» **EXERCISE REQUIREMENTS**
Further down are entries; set down exactly and only the lines from the one with "Каша гречневая" up to and including the one with "en sind aufgrund", dropping each picture.

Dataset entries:
===

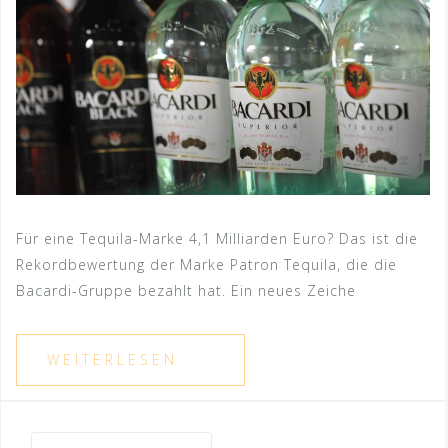
Für eine Tequila-Marke 4,1 Milliarden Euro? Das ist die
Rekordbewertung der Marke Patron Tequila, die die
Bacardi-Gruppe bezahlt hat. Ein neues Zeiche
Suche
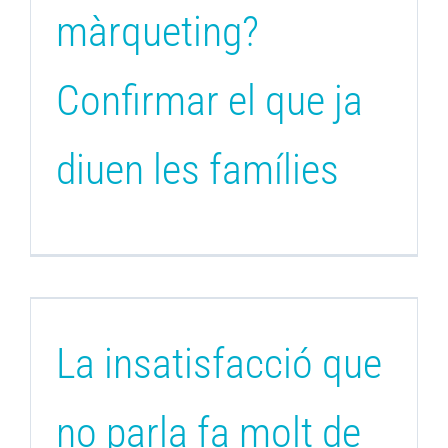
màrqueting?
Confirmar el que ja
diuen les famílies
s
La insatisfacció que
no parla fa molt de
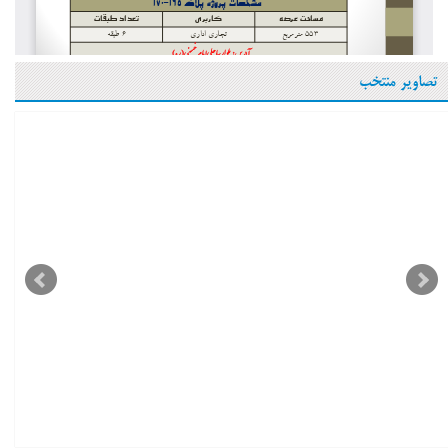
تصاویر منتخب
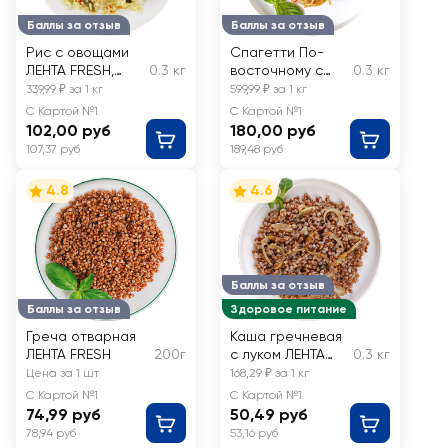
Баллы за отзыв
Баллы за отзыв
Рис с овощами
Спагетти По-
ЛЕНТА FRESH,
0.3 кг
восточному с
0.3 кг
весовой
овощами ЛЕНТА
339,99 ₽ за 1 кг
599,99 ₽ за 1 кг
FRESH, весовые
С Картой №1
С Картой №1
102,00 руб
180,00 руб
107,37 руб
189,48 руб
4.8
4.6
Баллы за отзыв
Баллы за отзыв
Здоровое питание
Греча отварная
Каша гречневая
ЛЕНТА FRESH
200г
с луком ЛЕНТА
0.3 кг
FRESH, весовая
Цена за 1 шт
168,29 ₽ за 1 кг
С Картой №1
С Картой №1
74,99 руб
50,49 руб
78,94 руб
53,16 руб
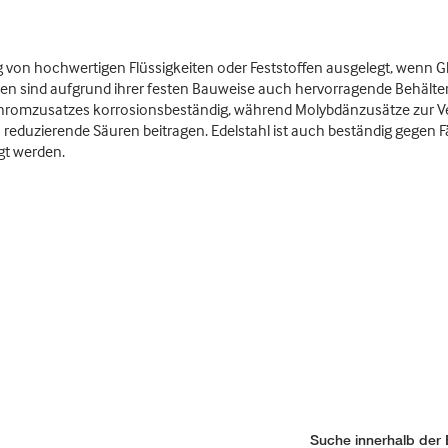
ng von hochwertigen Flüssigkeiten oder Feststoffen ausgelegt, wenn
en sind aufgrund ihrer festen Bauweise auch hervorragende Behälter f
Chromzusatzes korrosionsbeständig, während Molybdänzusätze zur Ve
reduzierende Säuren beitragen. Edelstahl ist auch beständig gegen 
t werden.
Suche innerhalb der 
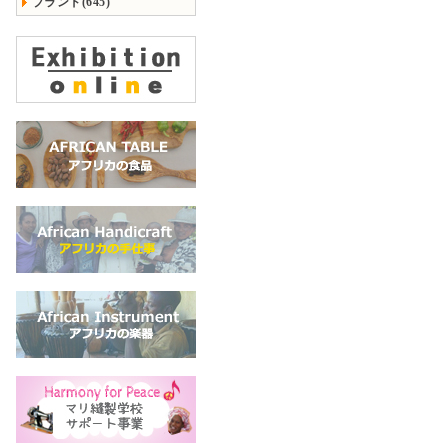
ブランド(645)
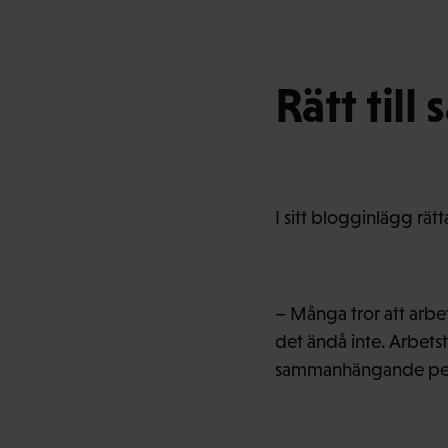
Rätt ti
I sitt blogginlägg rätt
– Många tror att arbe
det ändå inte. Arbetst
sammanhängande per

===

» **EXERCISE ANSWER**
Каша гречневая
ЛЕНТА FRESH
200г
с луком ЛЕНТА
0.3 кг
FRESH, весовая
Цена за 1 шт
168,29 ₽ за 1 кг
С Картой №1
С Картой №1
74,99 руб
50,49 руб
78,94 руб
53,16 руб
ng von hochwertigen Flüssigkeiten oder Feststoffen ausgelegt, wenn
en sind aufgrund ihrer festen Bauweise auch hervorragende Behälter f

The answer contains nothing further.